The reasons for “whoops” surgery include difficulty in clinically discriminating benign from malignant soft tissue masses . Indeed, sarcomas can mimic lipoma, benign neurogenic tumor, certain infections, and thrombosis, among others [ - ]. Regardless, certain criteria suggestive of STS, including a size over 5 cm, tumor depth, recent growth, and pain, should lead to magnetic resonance imaging (MRI) assessment [ , , ]. A suspicious tumor can present an inhomogeneous density distribution due to complex pathological changes, including bleeding, necrosis, walls, and calcification, as opposed to the usual simple structure and more homogenous density distribution of a benign STT [ ]. As such, the French Sarcoma Group (FSG) expert radiologist team developed an algorithm to guide radiologists in identifying benign versus nonbenign STTs based on the first imaging results [ ].

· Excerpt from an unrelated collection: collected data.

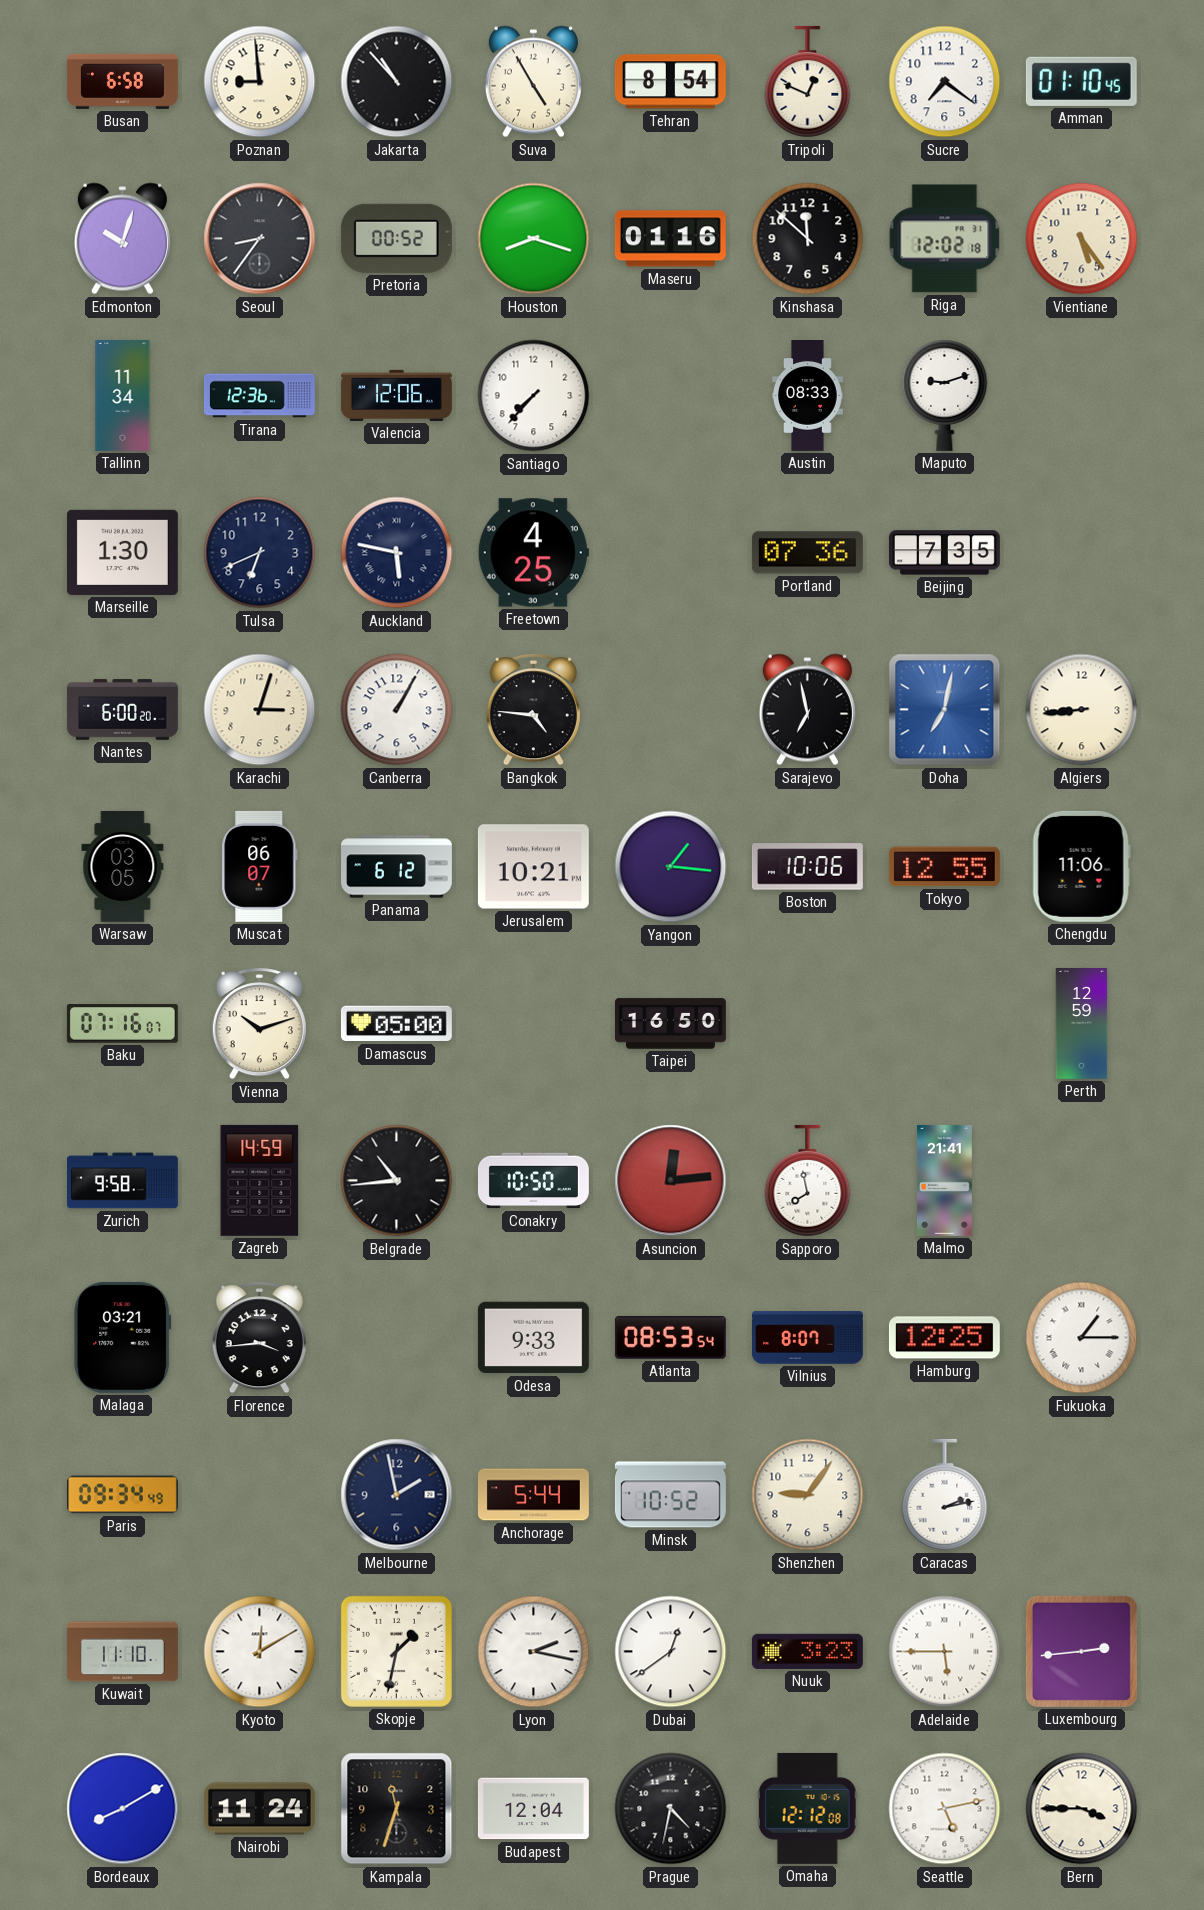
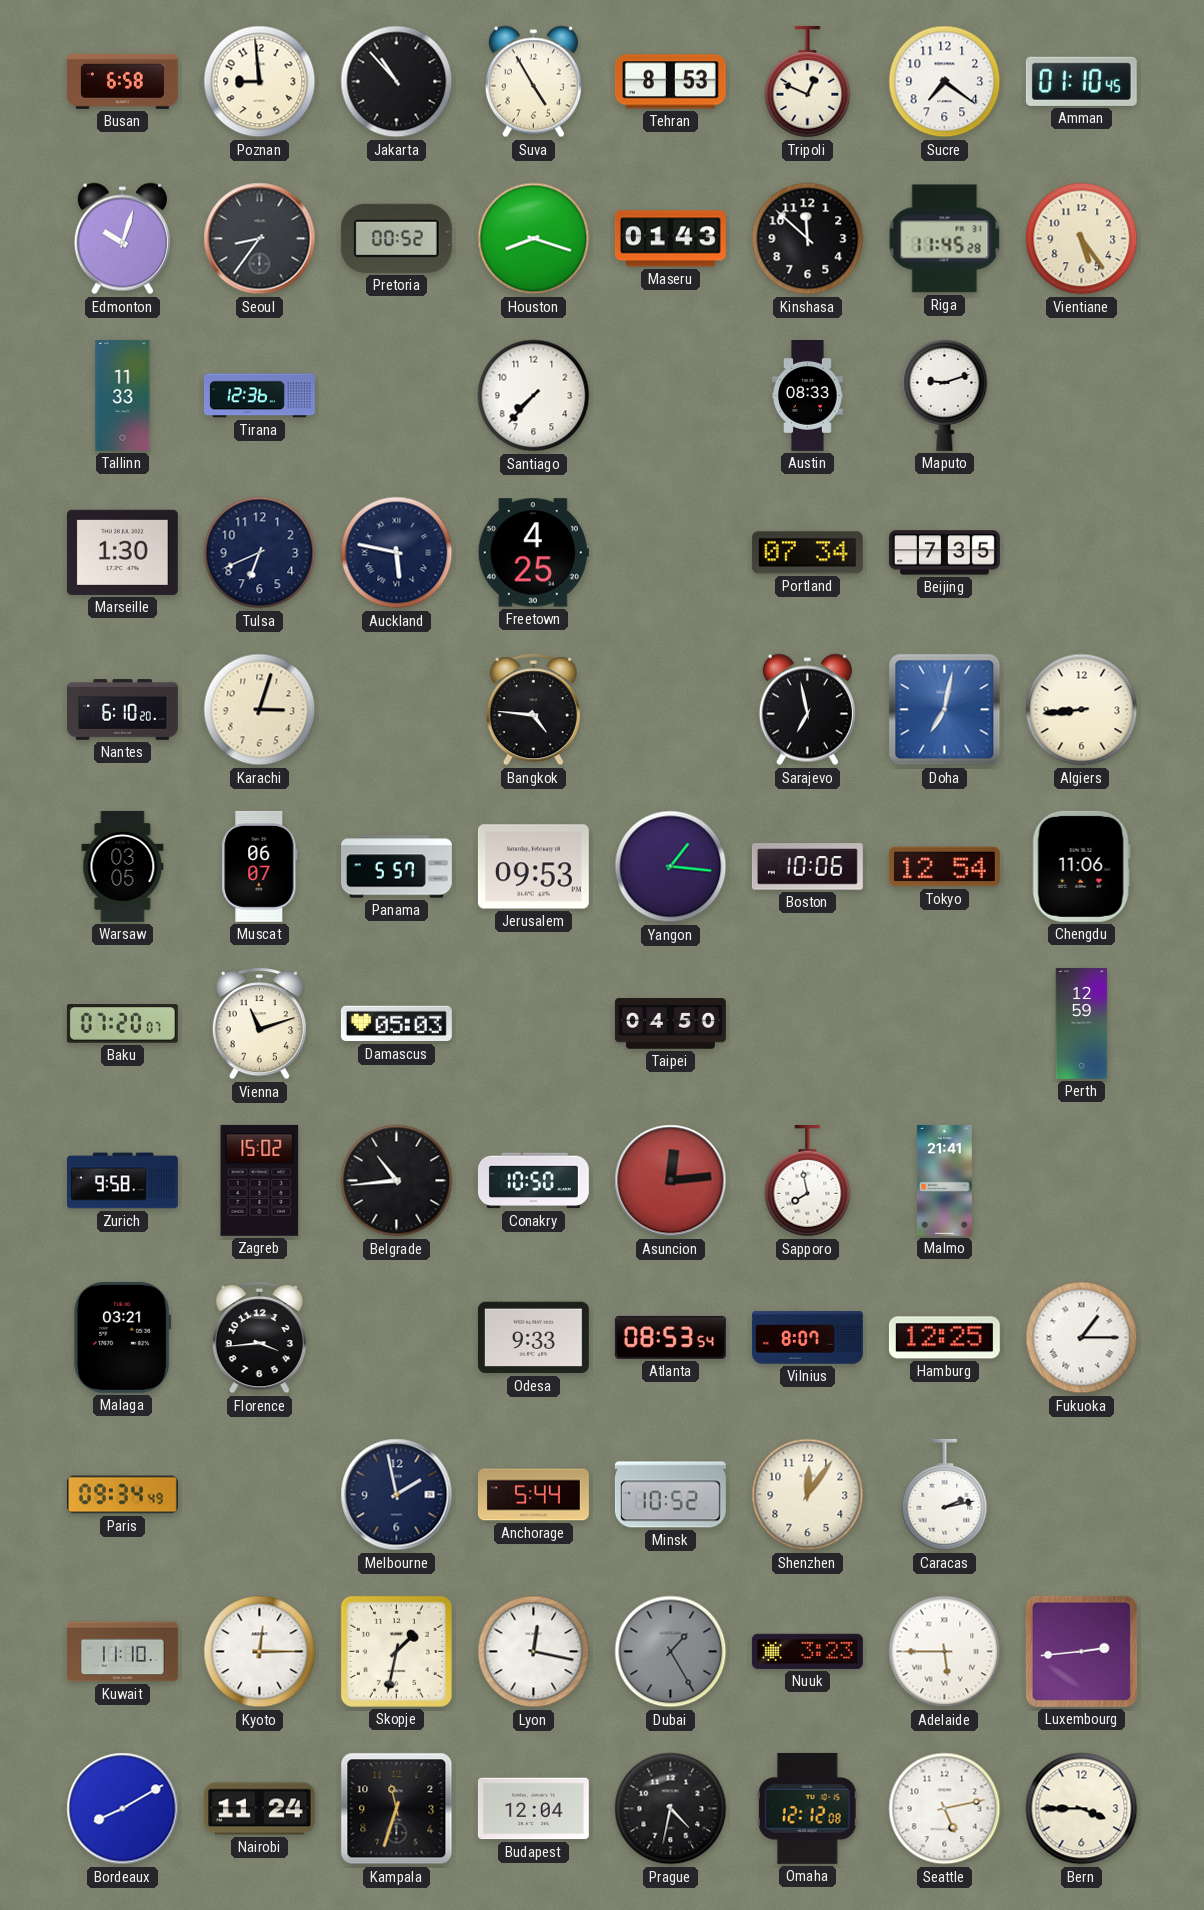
Tehran: 8:54 -> 8:53
Maseru: 01:16 -> 01:43
Riga: 12:02 -> 11:45
Tallinn: 11:34 -> 11:33
Valencia: 12:06 -> none
Portland: 07:36 -> 07:34
Nantes: 6:00 -> 6:10
Canberra: 1:05 -> none
Panama: 6:12 -> 5:57
Jerusalem: 10:21 -> 09:53
Tokyo: 12:55 -> 12:54
Baku: 07:16 -> 07:20
Vienna: 10:12 -> 11:12
Damascus: 05:00 -> 05:03
Taipei: 16:50 -> 04:50
Zagreb: 14:59 -> 15:02
Shenzhen: 9:06 -> 12:06
Kyoto: 12:10 -> 12:15
Lyon: 2:17 -> 12:17
Dubai: 12:39 -> 1:25
Dubai dial: white -> grey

Another reason that could explain this disparity in the management of patients with sarcoma is the social and geographical factors of an area that can substantially delay reach to expert centers, especially for mountainous and precarious districts . However, the development of the FSG across the country helped to reduce the risk of nonoptimal management by proposing an app to help identify and contact the closest expert center—thus promoting a more homogeneous management for patients with sarcoma [ ].
Shortening the time interval for referral to an expert center for patients with STS is challenging. To reach most health care providers and raise their awareness, we developed, with the help of Chlorophyll Vision, a mobile app called Sar’Connect in 2021, which aims to increase the rate of early detection of STS and facilitate patient referral to expert centers based on the FSG radiological algorithm and geolocation of health professionals . The FSG radiological algorithm was adapted into a list of 3 to 6 short-answer questions based on clinical and radiologic anonymized information. After answering these questions, users receive 1 of the 3 available pieces of advice for orientation: direct referral to an expert center, necessary complementary imaging, or possible nonexpert center management (Figure S1 in ). To our knowledge, this is the first time that this kind of app was developed for the management of sarcoma. This study is also the first to assess the potential benefits of Sar’Connect, which has been available since April 2021, for the referral and management of patients with STTs [ ].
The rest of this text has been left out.